Can you imagine what the O6 could do???..
CPU load
top:
Tasks: 222 total, 1 running, 221 sleeping, 0 stopped, 0 zombie
%Cpu(s): 3.4 us, 1.1 sy, 0.0 ni, 95.4 id, 0.0 wa, 0.0 hi, 0.0 si, 0.0 st
MiB Mem : 15771.2 total, 15054.1 free, 413.9 used, 303.2 buff/cache
MiB Swap: 6308.5 total, 6308.5 free, 0.0 used. 15145.6 avail Mem
PID USER PR NI VIRT RES SHR S %CPU %MEM TIME+ COMMAND
1560 rock 1 -19 291316 57692 41240 S 33.6 0.4 0:07.06 gst-rknpux
998 rock 20 0 640328 84344 63040 S 3.0 0.5 0:03.90 weston
147 root 20 0 0 0 0 I 0.7 0.0 0:00.06 kworker/3:2-pm
1209 root 20 0 426568 10816 5152 S 0.7 0.1 0:01.38 rkaiq_3A_server
1577 root 20 0 7504 3364 2616 R 0.7 0.0 0:00.09 top
138 root 20 0 0 0 0 D 0.3 0.0 0:00.19 kworker/u16:5+even+
163 root 0 -20 0 0 0 I 0.3 0.0 0:00.34 kworker/u17:0-mali+
223 root -51 0 0 0 0 S 0.3 0.0 0:00.33 irq/43-rga3_core0
999 root 20 0 0 0 0 S 0.3 0.0 0:00.48 mali-gpuq-kthread
1438 root 20 0 0 0 0 I 0.3 0.0 0:00.04 kworker/u16:1-even+
1 root 20 0 166104 10356 7488 S 0.0 0.1 0:01.35 systemd
When ksoftirqd/0 kicks in:
Tasks: 257 total, 2 running, 255 sleeping, 0 stopped, 0 zombie
%Cpu(s): 3.3 us, 2.1 sy, 0.0 ni, 83.1 id, 0.0 wa, 0.0 hi, 11.5 si, 0.0 st
MiB Mem : 15771.2 total, 15051.6 free, 414.0 used, 305.6 buff/cache
MiB Swap: 6308.5 total, 6308.5 free, 0.0 used. 15145.6 avail Mem
PID USER PR NI VIRT RES SHR S %CPU %MEM TIME+ COMMAND
13 root 20 0 0 0 0 R 99.3 0.0 0:39.17 ksoftirqd/0
1264 rock 1 -19 291308 58140 41252 S 33.1 0.4 0:13.29 gst-rknpux
1250 rock 20 0 640076 84124 62868 S 3.0 0.5 0:01.40 weston
1207 root 20 0 426568 9692 4304 S 1.3 0.1 0:00.41 rkaiq_3A_server
1284 rock 20 0 7520 3188 2596 R 0.7 0.0 0:00.06 top
does ksoftirq reboot the system or segfault? can I check the test?

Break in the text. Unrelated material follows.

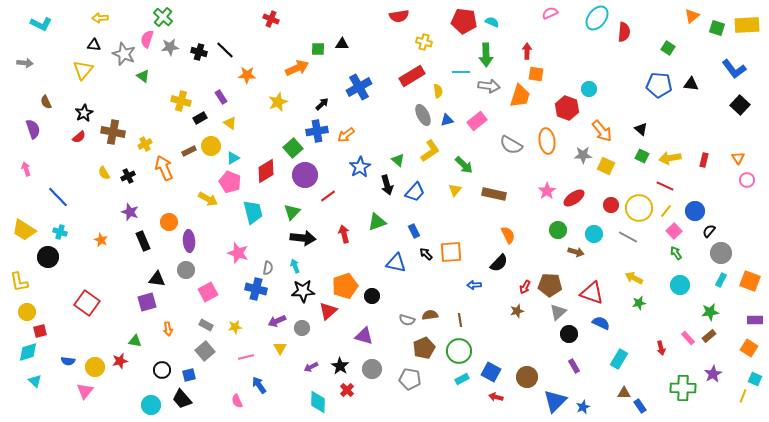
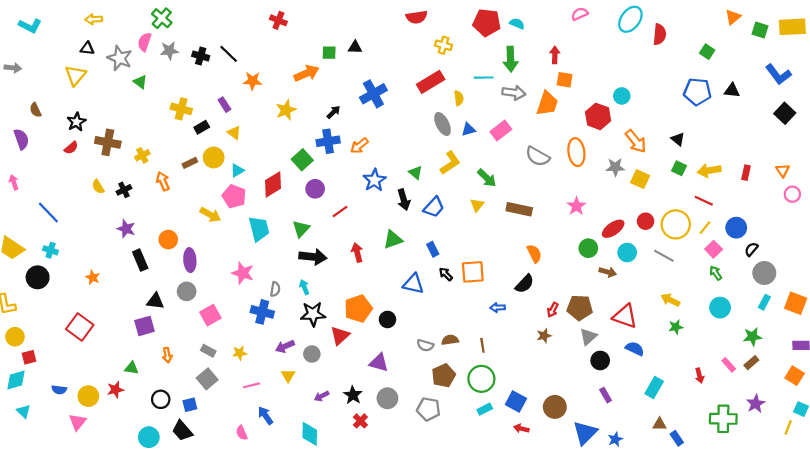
orange arrow: (164, 168) -> (163, 181), size x0.7
purple circle: (305, 175) -> (315, 189), size x0.7
red ellipse: (574, 198) -> (613, 229), moved
orange star: (101, 240) -> (93, 277), moved
cyan diamond: (318, 402) -> (310, 434), moved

ksoftirq just indicates pending IRQs are not handled fast enough by the software so they had to switch to polled mode, but this consumes a lot of CPU. This is super frequent on the network at very high packet rates, but for lower speed hardware it might possibly indicate a bug in a driver, though it’s not easy to figure which one.

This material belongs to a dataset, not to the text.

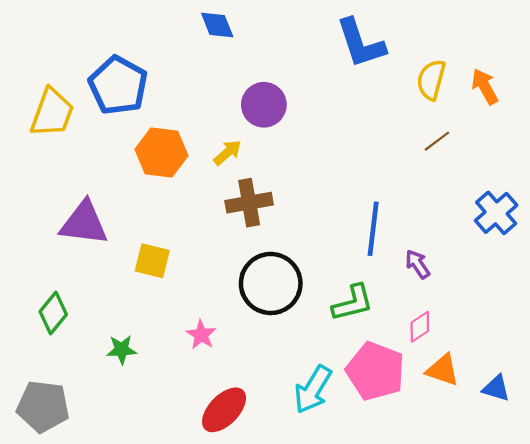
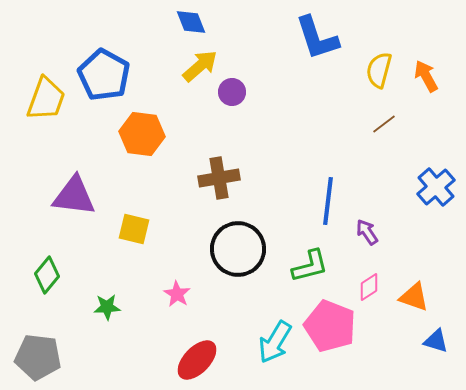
purple circle: (264, 105) -> (232, 92), size x0.7
yellow arrow: (227, 153) -> (200, 66), moved, size x1.4
orange triangle: (443, 370) -> (414, 297), moved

Yes, there is no system reboot or segfault, just wasting CPU, the board is still running stable, and the network is stable as well. Initially, i thought it was an IMX477 driver issue (Rock 5C) but the same occurred with IMX415 driver (Rock 5B). It was observed while rendering 50 fps (imx477) and 60 fps (imx415), maybe something related to mali blob. It was running 6.1.x.
Instead of rendering it on display, i will push it via ethernet, something like FPV, at least mali will not be involved, but this can take some time.

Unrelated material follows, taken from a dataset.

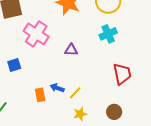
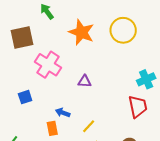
cyan cross: (108, 34) -> (146, 79), moved
blue arrow: (57, 88) -> (63, 113), moved

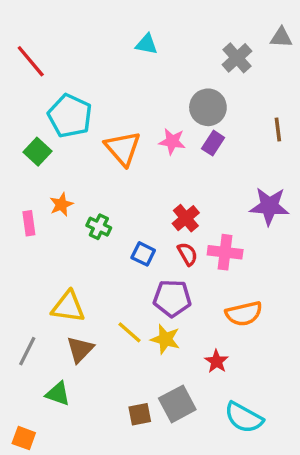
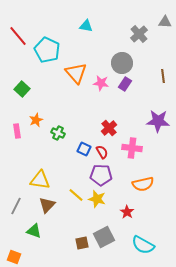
cyan pentagon: (70, 116) -> (47, 50), moved
orange triangle: (123, 148) -> (76, 73), moved
red semicircle: (188, 254) -> (102, 152), moved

Or the camera engine (v4l2) can’t cope with such high fps
Single thread, single NPU core (no parallelism): https://github.com/avafinger/ff-rknn
Multi-thread, single NPU core (no parallelism): https://github.com/PuntoMaximo/ff-rknn-sdl2
Neither code has a multi-threaded NPU.
The current ffmpeg converts NV12 to DRM_PRIME internally for encoding (i think) , thus consuming a bit more CPU.
I could not find a way to do parallelism in gstreamer, if you have, please share.